YOUR GOAL:
Word for word, set down every line of the entries below from the line with "27 mai 2015 à 21:28" to the line with "ИНН 0274939850, ОГРН 1180280047661", including both, and no other line.

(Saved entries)
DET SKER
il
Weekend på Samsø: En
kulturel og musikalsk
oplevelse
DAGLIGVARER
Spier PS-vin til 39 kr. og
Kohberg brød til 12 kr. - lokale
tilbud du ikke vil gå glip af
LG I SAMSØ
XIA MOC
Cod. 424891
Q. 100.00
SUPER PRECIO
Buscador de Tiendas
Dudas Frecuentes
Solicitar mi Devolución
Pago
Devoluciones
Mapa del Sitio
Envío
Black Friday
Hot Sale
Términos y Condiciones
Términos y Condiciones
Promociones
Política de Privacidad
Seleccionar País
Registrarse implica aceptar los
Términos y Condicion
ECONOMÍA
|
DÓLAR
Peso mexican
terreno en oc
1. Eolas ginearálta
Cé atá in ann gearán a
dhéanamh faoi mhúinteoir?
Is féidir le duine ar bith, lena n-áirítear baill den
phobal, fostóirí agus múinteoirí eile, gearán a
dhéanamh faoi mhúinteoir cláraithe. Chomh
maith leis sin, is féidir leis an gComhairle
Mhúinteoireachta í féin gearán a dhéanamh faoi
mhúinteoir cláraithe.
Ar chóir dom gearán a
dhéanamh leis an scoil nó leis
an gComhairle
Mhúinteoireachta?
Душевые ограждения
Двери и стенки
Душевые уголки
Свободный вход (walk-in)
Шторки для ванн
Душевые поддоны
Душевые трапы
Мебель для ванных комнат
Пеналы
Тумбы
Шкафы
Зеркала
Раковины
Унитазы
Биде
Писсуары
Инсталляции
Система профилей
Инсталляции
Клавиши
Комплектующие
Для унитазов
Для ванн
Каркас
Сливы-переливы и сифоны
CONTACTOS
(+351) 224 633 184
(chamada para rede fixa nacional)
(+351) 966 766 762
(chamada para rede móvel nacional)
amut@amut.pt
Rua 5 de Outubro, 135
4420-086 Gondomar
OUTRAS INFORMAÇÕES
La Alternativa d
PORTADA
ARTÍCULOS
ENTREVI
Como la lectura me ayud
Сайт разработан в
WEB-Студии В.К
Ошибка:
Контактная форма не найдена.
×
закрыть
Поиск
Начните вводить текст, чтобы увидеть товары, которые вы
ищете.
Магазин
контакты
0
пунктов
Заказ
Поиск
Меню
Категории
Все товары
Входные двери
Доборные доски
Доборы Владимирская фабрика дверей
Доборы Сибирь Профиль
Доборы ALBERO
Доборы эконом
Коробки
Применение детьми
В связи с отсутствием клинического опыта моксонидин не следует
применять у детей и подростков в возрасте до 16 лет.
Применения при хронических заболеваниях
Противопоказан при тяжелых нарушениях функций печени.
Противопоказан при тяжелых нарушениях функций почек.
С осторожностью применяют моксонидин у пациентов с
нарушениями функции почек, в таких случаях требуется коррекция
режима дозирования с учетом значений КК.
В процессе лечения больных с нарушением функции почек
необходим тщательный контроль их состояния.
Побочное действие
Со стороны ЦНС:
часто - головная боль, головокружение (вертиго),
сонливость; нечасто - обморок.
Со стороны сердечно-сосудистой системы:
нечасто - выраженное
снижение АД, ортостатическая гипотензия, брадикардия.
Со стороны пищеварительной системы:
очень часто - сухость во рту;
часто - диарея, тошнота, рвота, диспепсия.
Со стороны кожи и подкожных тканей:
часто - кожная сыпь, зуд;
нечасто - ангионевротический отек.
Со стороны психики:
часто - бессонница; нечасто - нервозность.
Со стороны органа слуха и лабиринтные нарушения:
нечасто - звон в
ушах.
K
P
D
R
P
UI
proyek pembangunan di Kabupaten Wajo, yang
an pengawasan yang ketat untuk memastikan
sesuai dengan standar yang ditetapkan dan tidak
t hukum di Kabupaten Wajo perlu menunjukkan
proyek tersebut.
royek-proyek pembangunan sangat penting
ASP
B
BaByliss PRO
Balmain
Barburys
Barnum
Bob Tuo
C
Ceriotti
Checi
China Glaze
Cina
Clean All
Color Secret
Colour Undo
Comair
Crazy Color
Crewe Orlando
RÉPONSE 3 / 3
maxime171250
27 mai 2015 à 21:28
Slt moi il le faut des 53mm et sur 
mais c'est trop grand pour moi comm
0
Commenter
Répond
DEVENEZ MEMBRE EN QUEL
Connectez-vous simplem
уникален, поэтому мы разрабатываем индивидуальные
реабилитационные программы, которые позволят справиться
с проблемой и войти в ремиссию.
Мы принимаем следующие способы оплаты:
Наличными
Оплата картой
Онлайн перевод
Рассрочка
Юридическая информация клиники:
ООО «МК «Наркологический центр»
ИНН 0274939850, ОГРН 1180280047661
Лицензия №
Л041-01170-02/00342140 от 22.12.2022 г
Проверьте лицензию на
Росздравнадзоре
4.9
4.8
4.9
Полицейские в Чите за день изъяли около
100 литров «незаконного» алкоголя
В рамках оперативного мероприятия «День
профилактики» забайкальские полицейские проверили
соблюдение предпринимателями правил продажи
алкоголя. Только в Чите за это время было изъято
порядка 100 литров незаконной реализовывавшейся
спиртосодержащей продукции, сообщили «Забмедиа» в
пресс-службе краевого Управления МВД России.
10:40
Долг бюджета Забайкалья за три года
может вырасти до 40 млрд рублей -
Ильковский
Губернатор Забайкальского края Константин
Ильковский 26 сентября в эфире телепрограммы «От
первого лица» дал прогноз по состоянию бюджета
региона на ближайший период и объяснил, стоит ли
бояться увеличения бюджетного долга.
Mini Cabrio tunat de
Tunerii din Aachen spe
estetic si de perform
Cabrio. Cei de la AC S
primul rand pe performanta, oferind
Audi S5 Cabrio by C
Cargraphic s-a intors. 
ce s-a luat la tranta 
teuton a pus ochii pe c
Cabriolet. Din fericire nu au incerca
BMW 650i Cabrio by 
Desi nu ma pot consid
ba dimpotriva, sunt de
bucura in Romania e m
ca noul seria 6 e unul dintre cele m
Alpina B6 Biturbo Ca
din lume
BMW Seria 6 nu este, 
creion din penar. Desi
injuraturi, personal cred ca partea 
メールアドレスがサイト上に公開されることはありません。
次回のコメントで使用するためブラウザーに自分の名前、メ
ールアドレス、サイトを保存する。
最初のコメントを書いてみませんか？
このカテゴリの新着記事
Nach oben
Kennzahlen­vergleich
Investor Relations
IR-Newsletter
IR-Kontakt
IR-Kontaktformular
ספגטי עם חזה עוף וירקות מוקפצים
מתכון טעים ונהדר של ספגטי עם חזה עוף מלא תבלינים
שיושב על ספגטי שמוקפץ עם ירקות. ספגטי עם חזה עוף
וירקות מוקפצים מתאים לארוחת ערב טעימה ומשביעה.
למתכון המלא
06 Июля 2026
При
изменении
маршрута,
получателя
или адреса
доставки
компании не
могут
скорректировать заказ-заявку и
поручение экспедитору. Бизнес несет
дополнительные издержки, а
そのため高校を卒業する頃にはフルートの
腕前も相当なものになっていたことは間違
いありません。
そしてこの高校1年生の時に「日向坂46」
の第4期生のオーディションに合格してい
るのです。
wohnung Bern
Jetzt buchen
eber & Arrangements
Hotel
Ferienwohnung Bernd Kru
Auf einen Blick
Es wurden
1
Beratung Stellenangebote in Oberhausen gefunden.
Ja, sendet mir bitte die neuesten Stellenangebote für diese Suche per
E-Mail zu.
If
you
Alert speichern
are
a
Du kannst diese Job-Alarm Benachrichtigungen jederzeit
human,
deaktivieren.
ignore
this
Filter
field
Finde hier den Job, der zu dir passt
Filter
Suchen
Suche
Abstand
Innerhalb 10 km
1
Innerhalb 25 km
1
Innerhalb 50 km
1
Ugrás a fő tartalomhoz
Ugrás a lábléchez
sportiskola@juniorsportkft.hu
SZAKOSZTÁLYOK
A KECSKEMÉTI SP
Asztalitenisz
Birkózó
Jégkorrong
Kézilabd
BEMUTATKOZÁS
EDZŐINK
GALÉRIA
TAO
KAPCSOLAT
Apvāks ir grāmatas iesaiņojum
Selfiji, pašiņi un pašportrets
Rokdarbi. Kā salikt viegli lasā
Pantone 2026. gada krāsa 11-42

RESULT FOR THIS EXERCISE:
27 mai 2015 à 21:28
Slt moi il le faut des 53mm et sur 
mais c'est trop grand pour moi comm
0
Commenter
Répond
DEVENEZ MEMBRE EN QUEL
Connectez-vous simplem
уникален, поэтому мы разрабатываем индивидуальные
реабилитационные программы, которые позволят справиться
с проблемой и войти в ремиссию.
Мы принимаем следующие способы оплаты:
Наличными
Оплата картой
Онлайн перевод
Рассрочка
Юридическая информация клиники:
ООО «МК «Наркологический центр»
ИНН 0274939850, ОГРН 1180280047661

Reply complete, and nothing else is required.